A visita tira do papel uma obra iniciada há mais de 10 anos e que tem capacidade para atender aproximadamente 200 crianças. “Quando o Tribunal de Contas atua para destravar obras e orientar os gestores, quem ganha é a população. Estamos falando de crianças que passam a ter acesso à educação e de famílias que conseguem reorganizar suas vidas. Esse é o verdadeiro papel do controle externo”, destacou o presidente do TCE-MT, conselheiro Sérgio Ricardo.
Na ocasião, Antonio Joaquim defendeu que a ampliação de vagas em creches deve ser tratada como prioridade absoluta das políticas públicas. “Estamos há três anos trabalhando para diminuir a fila de creche no estado. Já conseguimos reduzir quase 40% desse déficit e vamos continuar até zerar. Depois disso, o desafio será manter essa fila zerada.”
A unidade é a primeira de uma série de mais de 40 creches com obras retomadas no estado a partir da articulação entre o TCE-MT, Assembleia Legislativa (ALMT), os parceiros do Gaepe-MT, junto ao Governo do Estado e prefeituras.

O presidente da Copec também ressaltou o impacto do trabalho para a educação na primeira infância, defendendo que o investimento nessa etapa deve ser tratado como estratégico. “A fase de zero a seis anos é mais importante do que obras como pontes ou viadutos. É nesse período que se forma a base do desenvolvimento da criança.”
Graças à articulação entre as instituições, o investimento em creches passou a integrar o orçamento estadual. São R$ 40 milhões por ano destinados à construção e ampliação de unidades, totalizando R$ 120 milhões ao longo de três anos.
“O TCE passou a atuar de forma mais próxima dos gestores, ajudando a orientar e melhorar a implementação das políticas públicas. Não deixamos de julgar contas, mas buscamos também contribuir para que os recursos sejam melhor aplicados e gerem resultados para a sociedade”, avaliou o conselheiro Waldir Teis.

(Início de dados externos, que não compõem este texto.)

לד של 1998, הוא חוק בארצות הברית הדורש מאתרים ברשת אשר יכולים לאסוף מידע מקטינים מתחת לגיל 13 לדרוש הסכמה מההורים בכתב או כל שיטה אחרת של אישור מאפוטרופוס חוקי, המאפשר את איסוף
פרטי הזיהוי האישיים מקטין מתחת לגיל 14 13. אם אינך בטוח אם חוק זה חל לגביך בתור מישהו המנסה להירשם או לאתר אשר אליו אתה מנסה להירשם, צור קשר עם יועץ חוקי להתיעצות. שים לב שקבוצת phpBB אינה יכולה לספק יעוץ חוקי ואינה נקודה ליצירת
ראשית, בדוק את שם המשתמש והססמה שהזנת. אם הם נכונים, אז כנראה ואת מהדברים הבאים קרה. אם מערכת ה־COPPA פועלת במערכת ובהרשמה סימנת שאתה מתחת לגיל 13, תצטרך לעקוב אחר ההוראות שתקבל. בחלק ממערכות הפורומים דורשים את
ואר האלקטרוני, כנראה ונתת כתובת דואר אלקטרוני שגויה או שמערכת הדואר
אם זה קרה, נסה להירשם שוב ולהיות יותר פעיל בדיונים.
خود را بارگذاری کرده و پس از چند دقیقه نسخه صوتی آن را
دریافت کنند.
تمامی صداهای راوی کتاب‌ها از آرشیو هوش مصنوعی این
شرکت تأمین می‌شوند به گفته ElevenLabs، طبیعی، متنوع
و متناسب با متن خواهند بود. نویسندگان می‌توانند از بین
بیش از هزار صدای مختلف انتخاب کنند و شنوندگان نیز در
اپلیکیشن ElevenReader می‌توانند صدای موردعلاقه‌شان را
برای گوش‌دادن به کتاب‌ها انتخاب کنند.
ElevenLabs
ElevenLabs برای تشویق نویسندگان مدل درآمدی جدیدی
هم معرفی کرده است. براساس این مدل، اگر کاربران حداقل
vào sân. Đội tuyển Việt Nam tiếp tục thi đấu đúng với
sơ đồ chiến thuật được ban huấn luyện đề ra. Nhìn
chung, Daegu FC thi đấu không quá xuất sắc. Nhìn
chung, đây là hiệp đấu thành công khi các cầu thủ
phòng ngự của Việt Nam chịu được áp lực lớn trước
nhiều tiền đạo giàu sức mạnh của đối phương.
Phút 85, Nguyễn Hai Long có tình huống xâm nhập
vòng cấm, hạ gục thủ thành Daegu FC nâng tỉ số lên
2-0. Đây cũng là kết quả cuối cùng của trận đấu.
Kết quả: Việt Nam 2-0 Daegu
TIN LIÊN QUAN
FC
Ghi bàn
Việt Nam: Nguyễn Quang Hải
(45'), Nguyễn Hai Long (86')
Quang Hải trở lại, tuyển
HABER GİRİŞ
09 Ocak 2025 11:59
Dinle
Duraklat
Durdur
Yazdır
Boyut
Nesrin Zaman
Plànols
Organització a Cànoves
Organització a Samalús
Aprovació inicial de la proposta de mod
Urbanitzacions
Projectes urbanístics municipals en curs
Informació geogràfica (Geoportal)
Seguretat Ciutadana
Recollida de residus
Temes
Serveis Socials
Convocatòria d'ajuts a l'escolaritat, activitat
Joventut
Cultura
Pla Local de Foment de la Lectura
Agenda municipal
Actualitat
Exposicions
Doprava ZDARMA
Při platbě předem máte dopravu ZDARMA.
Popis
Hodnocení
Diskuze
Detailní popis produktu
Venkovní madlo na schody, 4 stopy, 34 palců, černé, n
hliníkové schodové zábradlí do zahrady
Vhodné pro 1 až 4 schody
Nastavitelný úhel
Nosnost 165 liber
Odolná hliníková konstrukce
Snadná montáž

Foi o que também apontou o deputado estadual Eduardo Botelho ao reforçar o repasse de mais R$ 800 mil, por meio de emenda impositiva, para aquisição de mobiliário. “Agora o prédio estará 100% pronto, com todos os móveis e estrutura adequada para atender essas crianças com qualidade”, reforçou.

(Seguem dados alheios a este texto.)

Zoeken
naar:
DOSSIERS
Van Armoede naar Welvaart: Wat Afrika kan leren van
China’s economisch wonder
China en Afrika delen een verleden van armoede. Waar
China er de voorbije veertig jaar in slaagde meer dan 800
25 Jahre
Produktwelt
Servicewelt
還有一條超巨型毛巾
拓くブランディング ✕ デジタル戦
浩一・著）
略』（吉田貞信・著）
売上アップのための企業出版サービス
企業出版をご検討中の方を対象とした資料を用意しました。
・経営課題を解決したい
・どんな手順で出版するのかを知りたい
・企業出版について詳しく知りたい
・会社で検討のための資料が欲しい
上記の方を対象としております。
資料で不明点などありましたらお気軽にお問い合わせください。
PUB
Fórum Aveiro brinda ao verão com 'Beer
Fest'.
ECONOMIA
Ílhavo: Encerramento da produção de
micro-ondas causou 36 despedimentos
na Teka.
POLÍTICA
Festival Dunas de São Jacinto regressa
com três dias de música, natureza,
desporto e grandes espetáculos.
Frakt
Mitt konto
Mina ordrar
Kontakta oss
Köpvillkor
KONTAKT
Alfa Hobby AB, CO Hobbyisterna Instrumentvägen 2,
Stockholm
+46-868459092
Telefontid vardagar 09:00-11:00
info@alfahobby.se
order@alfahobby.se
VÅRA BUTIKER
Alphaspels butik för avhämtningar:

Articulação destrava obras e garante execução

Além da mobilização pelos repasses, o TCE-MT também ajudou os municípios a superarem entraves burocráticos que impediam a conclusão das unidades. Um dos exemplos foi a emissão de recomendação que deu segurança jurídica para que prefeitos utilizem, de forma concomitante, recursos federais, estaduais e municipais nas obras.
Esse conjunto de medidas abriu caminho para que projetos como o de Poconé, concluído com investimento de aproximadamente R$ 1,5 milhão, saíssem do papel e fossem entregues à população.
O prefeito Jonas Moraes contou que a edificação começou a ser erguida em 2013, mas estava paralisada devido a uma série de entraves burocráticos. “Só temos a agradecer ao TCE e aos demais membros do Gaepe-MT, que estão fazendo com que a educação deixe de ser discurso e realmente transforme a vida do cidadão.”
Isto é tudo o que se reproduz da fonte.